Legal

SOB Stories

Jan./Feb. 2010

Scott Bergthold perfects the art of crafting bulletproof regulations for sexually oriented businesses

As a student at a Christian law school in Virginia, Scott Bergthold never anticipated that his professional vocabulary would someday include words like "edible panties...fantasy outfits, and whips and paddles." But as founder of the nation's only law firm specializing in drafting and defending adult business ordinances, the Chattanooga attorney has become the point person for municipalities struggling to balance public grievances against porn stores and strip clubs, and those businesses' First Amendment rights. And while industry attorneys say he represents a moral agenda, not a legal one, Bergthold says he's not trying to shut anyone down. He's just helping regulate the SOBs -- sexually oriented businesses, that is.

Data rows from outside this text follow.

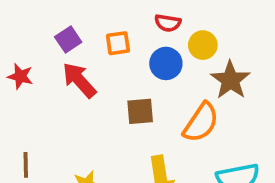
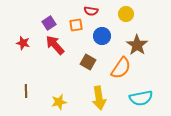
red semicircle: (168, 23) -> (91, 11), moved
yellow circle: (203, 45) -> (126, 14), moved
brown square: (140, 111) -> (88, 62), turned 35

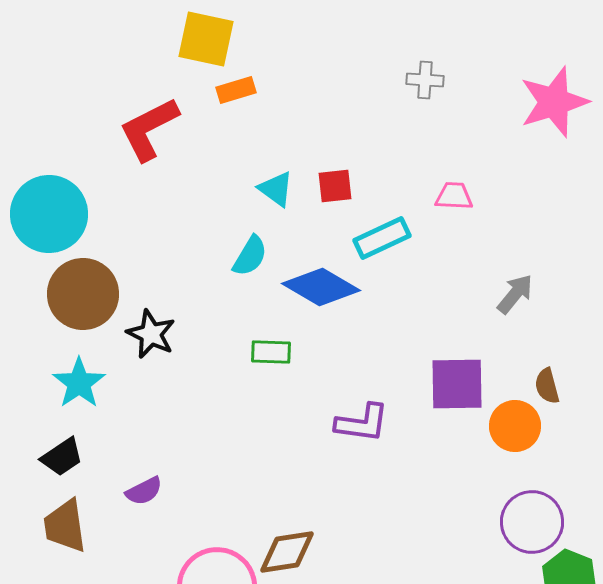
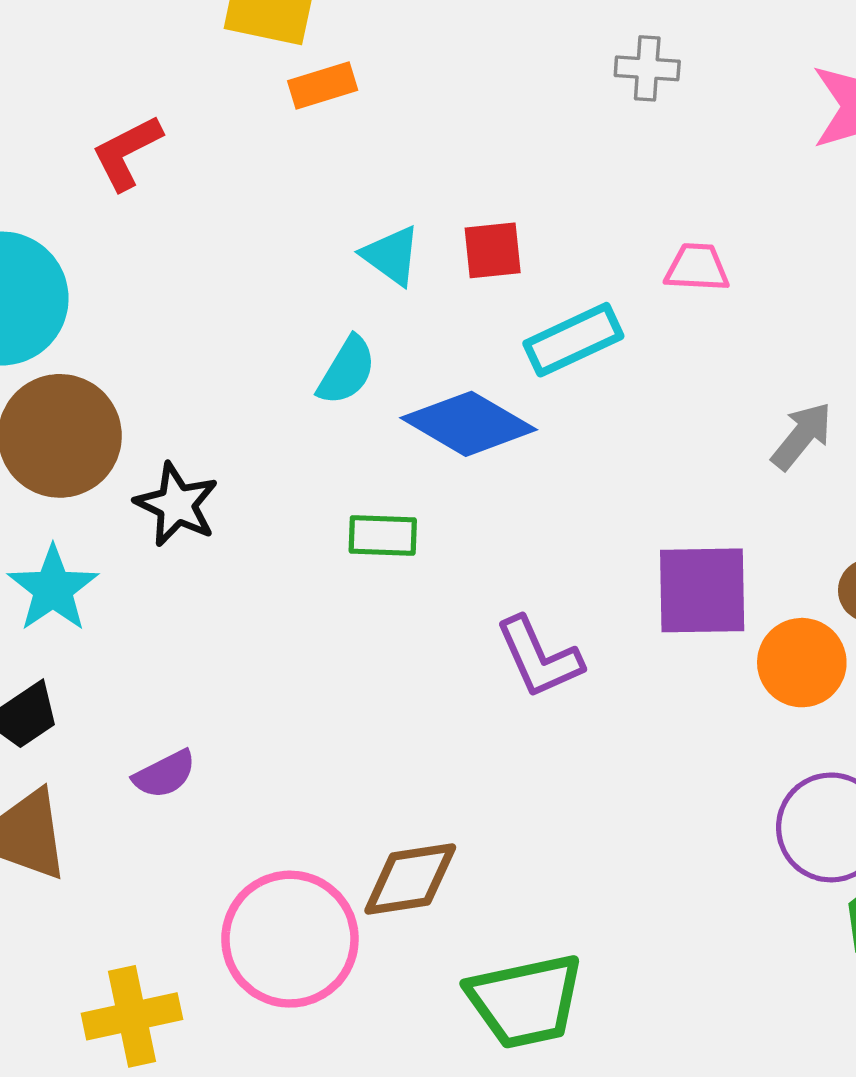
red L-shape: (149, 129) -> (127, 152), moved, size x0.7
purple L-shape: (362, 423) -> (539, 657), turned 58

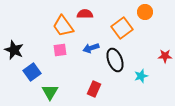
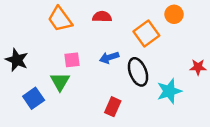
orange trapezoid: (63, 26) -> (60, 19), moved
blue square: (32, 72) -> (34, 98), moved
cyan star: (141, 76) -> (169, 91), size x1.5
green triangle: (50, 92) -> (60, 82), moved

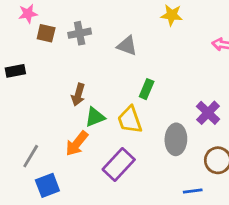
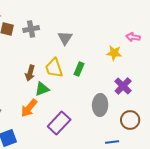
yellow star: (172, 15) -> (114, 53), moved
gray triangle: (127, 46) -> (65, 38), turned 42
yellow trapezoid: (130, 120) -> (54, 68), moved

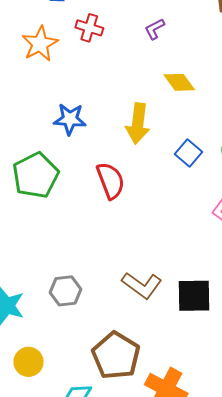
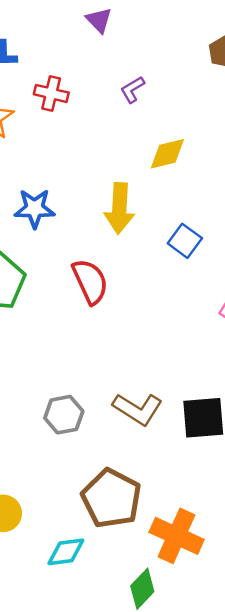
yellow diamond: (179, 82) -> (167, 154), turned -64
gray hexagon: (66, 291) -> (64, 415), moved

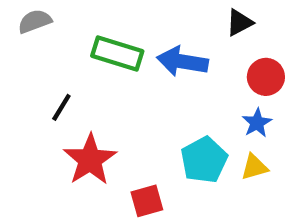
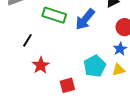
blue arrow: (182, 61) -> (85, 19), turned -60
red star: (90, 160) -> (41, 65), size x0.7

Bergthold has established his legal niche as more suburban and rural communities play unwitting host to what were once considered big-city businesses. With nonexistent or outdated SOB laws, smaller municipalities are often ill-equipped to draft ordinances free of constitutional potholes and legal loopholes, especially given the expertise and dexterity of the competition. "Because of the small number of people who practice in this area and the relative specialty that's involved," Bergthold says, "when something happens in Delaware or Washington State, people know about it pretty quickly. Either they're trying to use that case to their advantage, or they're defending against it." Since launching his practice in 2001, Bergthold has tracked case law nationwide, writing some 200 municipal ordinances incorporating language that has weathered judicial scrutiny, and winning 13 of his last 16 appellate court cases.

A typical court-tested ordinance is the "six-foot rule" separating strippers from cabaret patrons, officially to prevent solicitations for paid sex acts. Prostitution, like crime, disease and declining property values, are among the traditionally recognized "adverse secondary effects" of SOBs. These effects are the declared targets of legally successful municipal regulation, Bergthold says. It is unconstitutional to ban adult businesses, overtly or effectively; however, "if they are making their money by paid sexual contact, it's likely that a regulation that prevents paid sexual contact will negatively impact their moneymaking on that activity."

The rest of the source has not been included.